Honestly, a lot of organisations have not gone beyond the POC stage in GenAI for business use cases. However, in terms of productivity improvements, GenAII has brought significant savings and productivity gains, especially for developers. We can roughly translate these improvements into dollar savings, but many organisations, particularly in CPG, are still in the POC stage. Have they been able to realise the full benefits? I would challenge that, as only a small percentage have. Despite this, the outlook is quite positive.
Regarding data privacy, I believe the slow pace of productionalisation of these models is beneficial. It allows the industry time to figure out how to address these challenges. We have some time, though not a lot, to deal with issues like privacy and quality. As POCs are ongoing, organisations are setting up frameworks and committees focused on compliance with data privacy and security regulations. These committees include experts who understand global regulatory frameworks and legalities, ensuring that when these models are released into production, they are efficient and compliant.
AI has significantly impacted data analytics. Initially, we began with simple business intelligence, moving to linear equations, regression analysis, and classification problems. We then transitioned to machine learning and now artificial intelligence, including neural networks. AI has simplified life for consumers and fostered high innovation within companies, allowing them to innovate according to consumer preferences. Innovation cycles have reduced, leading to product releases every six months instead of years. This innovation is highly consumer-centric, with hyper-personalisation possible due to AI’s ability to crunch and synthesise data, find patterns, and take automatic actions. AI has been instrumental in productivity savings and improving a company’s market standing against competitors.
Now, every company is leveraging AI, but the competitive edge lies in who uses it better and faster.
In all my interactions so far, I’ve noticed a ratio of about 1:10 between women and men leaders. Why is this discrepancy there?
This discrepancy is definitely worrisome and something we need to address together. I completely agree with your data point. If you look at cities like Bangalore, Mumbai, or Delhi, there is an equal proportion of male and female students in classrooms. Companies in these cities also maintain diversity. However, in Tier 2 cities, college-level diversity is a problem. Even then, the proportion isn’t as bad; it might be around 40% to 60% female representation. In Tier 2 cities, women often don’t attend college or choose certain fields.
As women progress in their careers, they face various personal milestones, such as marriage, childbirth, and elderly care. Due to societal pressure, it’s usually the woman who has to sacrifice her career, not the male partner. Thus, women naturally fall victim to these lifestyle milestones. So far, companies haven’t done much to address this issue.
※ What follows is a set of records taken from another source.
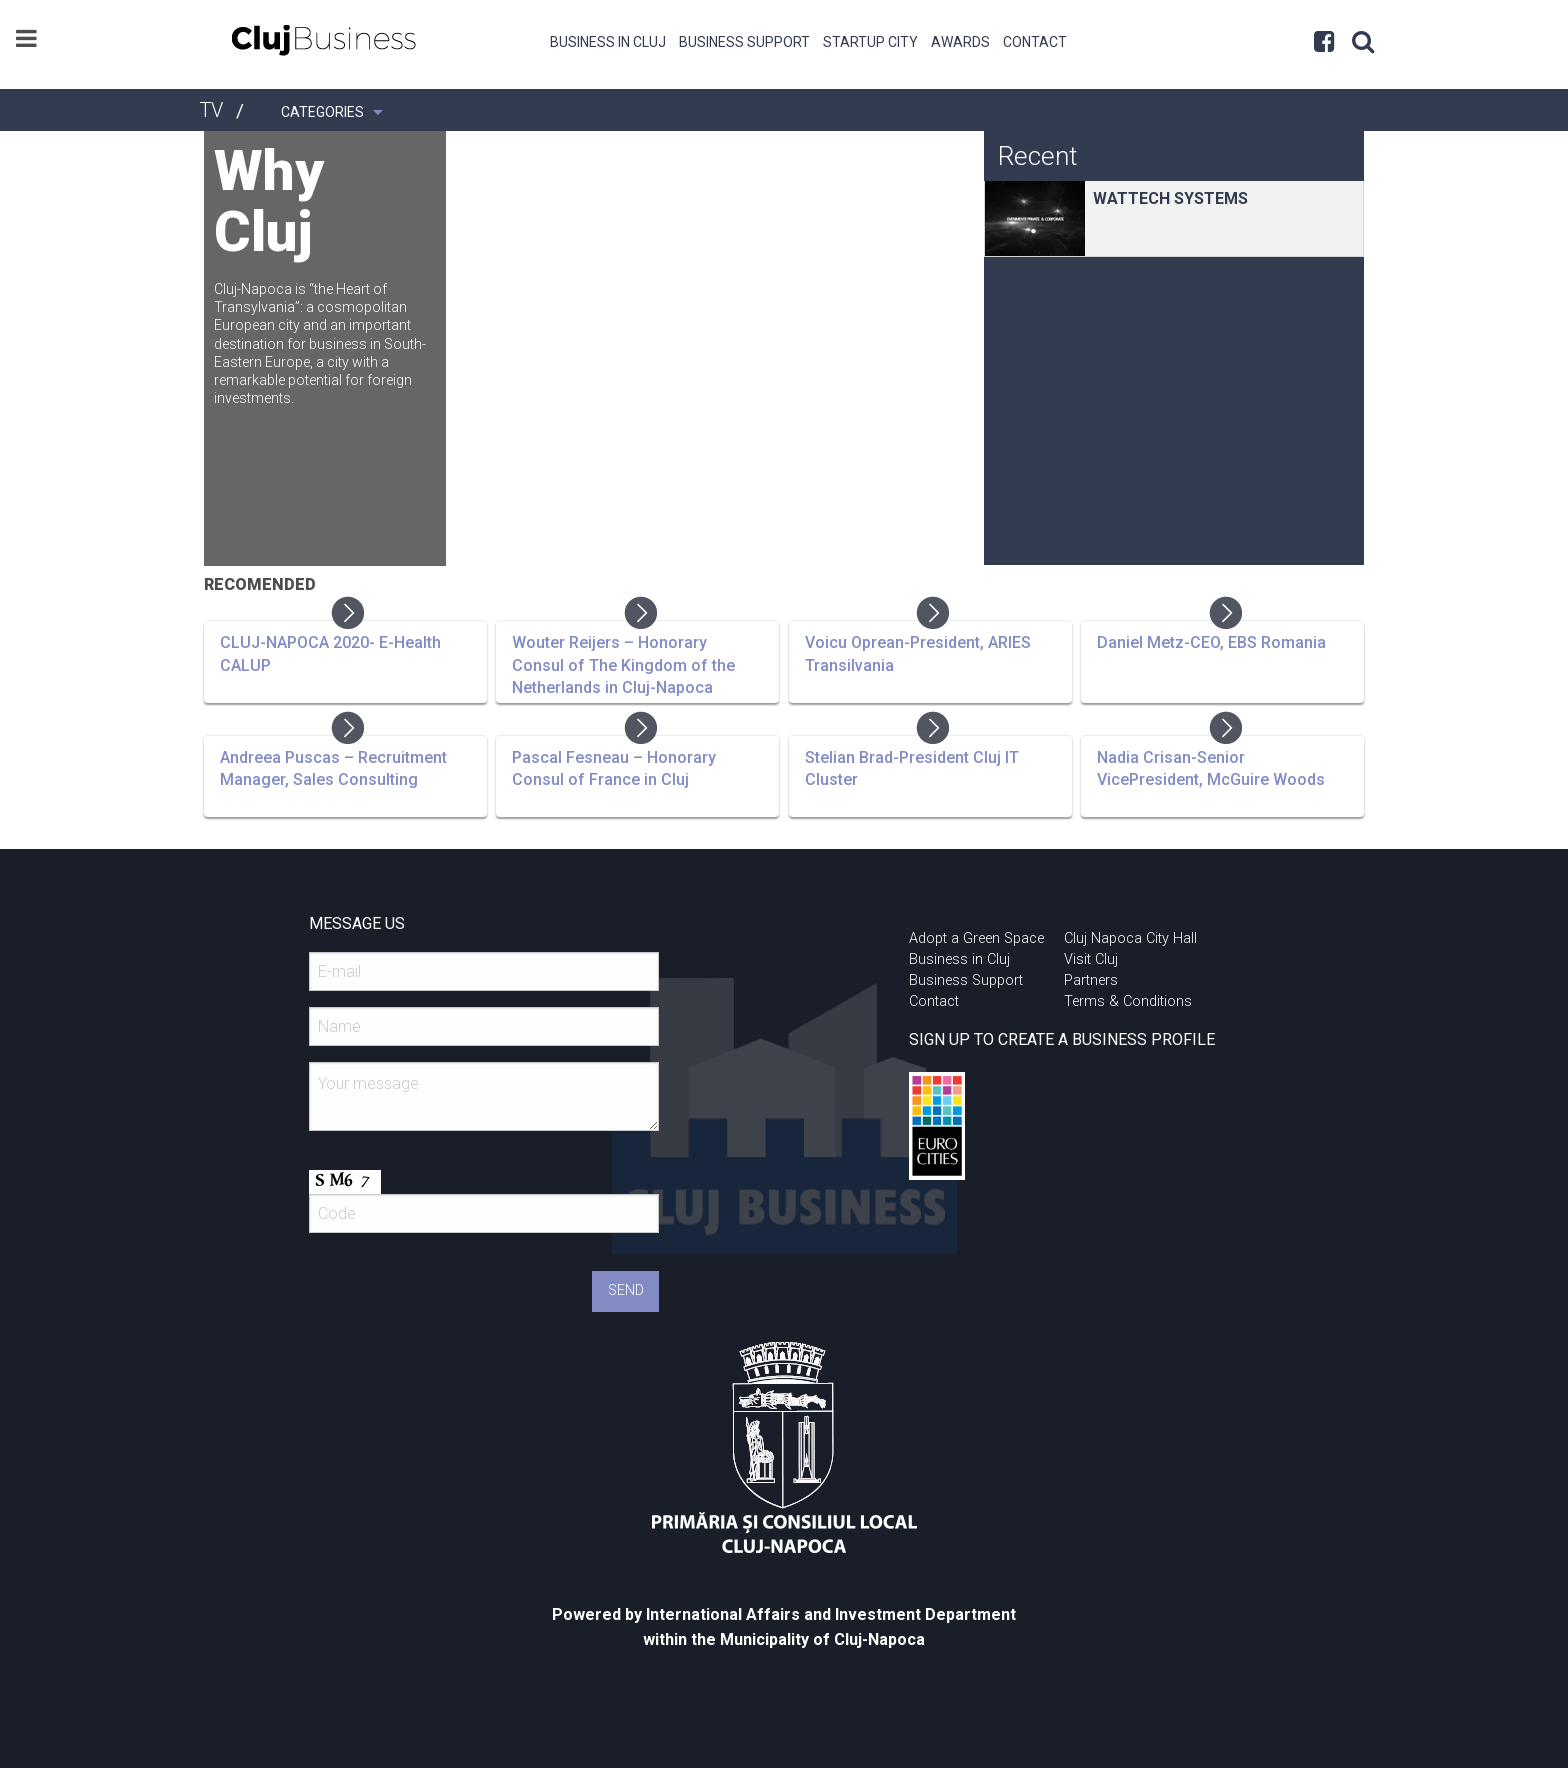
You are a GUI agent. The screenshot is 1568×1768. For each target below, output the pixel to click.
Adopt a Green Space (976, 938)
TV (211, 110)
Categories (322, 112)
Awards (960, 42)
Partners (1091, 980)
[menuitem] (608, 40)
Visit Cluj (1091, 959)
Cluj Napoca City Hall (1130, 938)
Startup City (870, 42)
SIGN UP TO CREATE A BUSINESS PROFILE (1062, 1039)
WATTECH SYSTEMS (1170, 198)
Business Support (744, 42)
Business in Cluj (608, 42)
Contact (1035, 42)
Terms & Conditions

Today, companies are realising the benefits of diversity and are putting practices in place to support women during these critical milestones. For example, they are providing extended maternity leave, work-from-home options, and even sponsoring nannies for up to three years. There are also benefits related to elderly care, with work-from-home being a common solution. Companies are also starting to sensitise men to support diversity.
We’re on a positive trend now, though the changes won’t happen overnight. Considering an average career spans 20 to 30 years, it will take a couple of decades for the current changes to significantly impact the final diversity equation. However, the situation is already improving.